Todos vemos el mundo con nuestros ojos, con una perspectiva diferente y unas experiencias distintas que condicionan lo que vivimos. Además, si a todo esto le añadimos que cada uno tenemos unas creencias, unos sesgos cognitivos, unas limitaciones y unas capacidades, conformamos los ingredientes de un cocktail imperfecto que usamos en el juego de nuestra existencia.

Lo que está bien visto por la gran mayoría y lo que se considera “normal” no debe ser “per se” lo que tenemos que hacer nosotros ni tampoco quiere decir que sea bueno. Desde el comienzo de la civilización el ser humano ha aprendido gracias a la imitación, basamos nuestro desarrollo en copiar acciones de los demás, a veces mejorándolas y otras haciendo exactamente lo mismo. Es una excepción cuando decidimos realizar algunas de estas acciones a nuestra manera y las adaptamos a nuestra identidad, y así, decidimos que lo que realizamos lo podemos hacer de otras maneras. En este sentido hoy incidiré sobre cómo disfrutamos nuestro ocio y las alternativas que nos pueden ayudar a sentirnos mejor.
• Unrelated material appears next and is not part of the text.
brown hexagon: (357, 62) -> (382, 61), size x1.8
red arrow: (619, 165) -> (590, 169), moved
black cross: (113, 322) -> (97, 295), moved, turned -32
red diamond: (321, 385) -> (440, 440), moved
Nuestro tiempo libre está muy condicionado con la comida y las bebidas alcohólicas. En cada reunión social a la que asistimos nos rodeamos de estos dos elementos, que supeditan estas citas a nivel emocional y experiencial. Cuando quedamos, unas cervezas, unos vinos con papas o cocktail de frutos secos fritos es lo más “normal” del mundo. Estamos acostumbrados a la idea de que consumir alcohol puede ser beneficioso para aparcar a un lado los problemas, las ansiedades, tener unos instantes de felicidad, risas y desconexión de la realidad. Esta creencia nos dice que cuando retomamos nuestra cotidianidad, lo hacemos con más motivación y ganas. Pero no es verdad en su totalidad. No digo que sea malo hacer esto de manera puntual, pero el problema puede venir si se convierte en un hábito de todos los fines de semana, o incluso, de todos los días. 
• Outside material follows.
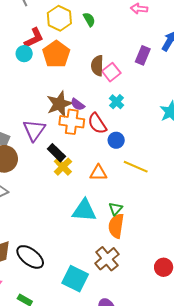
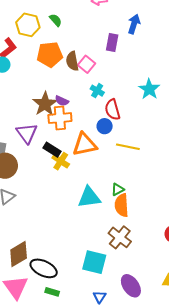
orange pentagon: (56, 54) -> (50, 55), moved, turned -30
red semicircle: (97, 123) -> (112, 110), moved, turned 30
orange triangle: (98, 173) -> (85, 144), moved, size x1.5
green triangle: (116, 209) -> (118, 189), turned 32
black ellipse: (30, 257) -> (44, 268), moved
Los picos de dopamina exógena que genera el alcohol nos proporcionan esa alegría inmediata y superflua, que se difumina pasando una mala noche y convierten los días posteriores en bajones del propio neurotransmisor. Esto influye en nuestra vida cotidiana e incluso puede acarrearnos problemas en nuestras relaciones sociales al estar más irascibles e irritados porque, además, no se suele descansar bien.
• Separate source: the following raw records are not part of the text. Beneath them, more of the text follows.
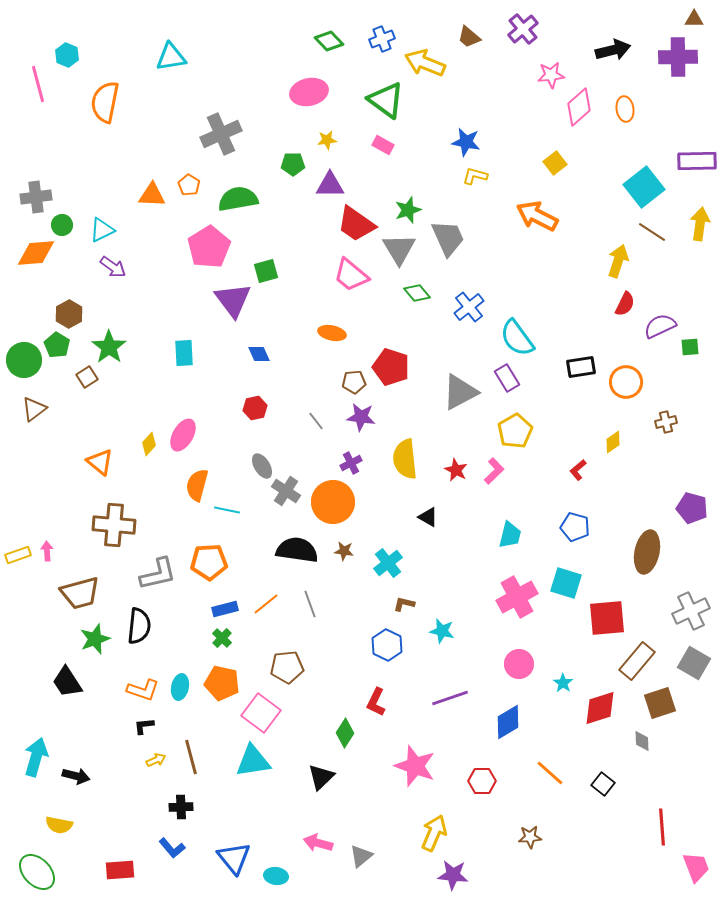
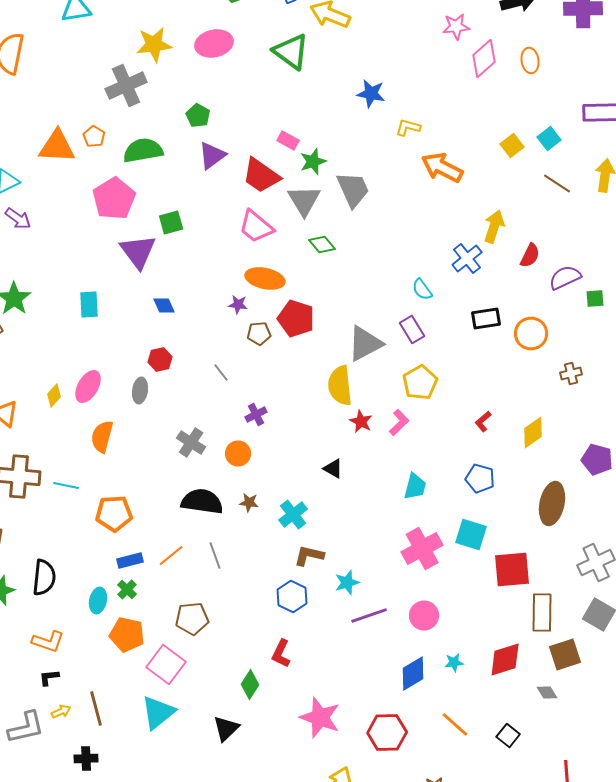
yellow star: (327, 140) -> (154, 44), moved, size x1.8
pink rectangle: (383, 145) -> (288, 140), moved
yellow square: (555, 163) -> (512, 146), moved
green pentagon: (293, 164) -> (198, 116), turned 30
yellow L-shape: (475, 176) -> (408, 128), moved
purple triangle: (330, 185) -> (212, 156), moved, turned -36
cyan square: (644, 187) -> (549, 138), size x0.6
orange triangle: (152, 195) -> (57, 146), size x1.4
yellow arrow: (618, 261) -> (494, 226), moved
blue cross: (469, 307) -> (467, 258), moved
orange ellipse: (332, 333) -> (265, 278), moved, size x1.4
cyan semicircle: (517, 338) -> (422, 290), size x0.6
purple star: (361, 417) -> (238, 304), moved, size x0.7
yellow diamond: (613, 442) -> (533, 432), moved, size x1.4
yellow semicircle: (405, 459) -> (340, 386), moved
gray ellipse: (262, 466) -> (140, 390), moved, turned 40
orange circle: (333, 502) -> (238, 454), size x0.6
cyan line: (227, 510) -> (66, 486), moved
gray L-shape: (158, 574) -> (26, 728), moved
brown L-shape: (404, 604) -> (309, 556), size x1.4
cyan star: (442, 631) -> (347, 582), turned -30
brown rectangle: (637, 661) -> (542, 612), turned -39
cyan star: (563, 683) -> (454, 662), moved, turned 30
cyan ellipse: (180, 687) -> (98, 600), moved
purple line: (450, 698) -> (369, 616), moved
gray diamond: (642, 741) -> (547, 692), turned -30
cyan triangle: (253, 761) -> (158, 712), turned -30
red hexagon: (482, 781) -> (387, 732), size x1.4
Existen alternativas a este tipo de quedadas sociales que se repiten cada fin de semana:

-Pasear por la playa o la montaña: el contacto con la naturaleza ayuda a que nuestra mente se encuentre con mejor predisposición para afrontar la cotidianidad y nos hace sentir bien.

-Compartir un buen café con amigos: esta bebida, a parte de tener muchos beneficios, es un nexo de unión de citas con otras personas y las conversaciones que provoca suelen ser interesantes.

-Ir al teatro o al cine: los medios audiovisuales nuevos, como Netflix, HBO o Amazon TV, están desbancando poco a poco ir al cine o al teatro. No digo que esté mal, ni mucho menos, porque son actividades que nos proporcionan entretenimiento y disfrute. Pero una pantalla de cine o un telón que se abre son elementos que nos sacan de nuestra normalidad y podremos evocar en el futuro.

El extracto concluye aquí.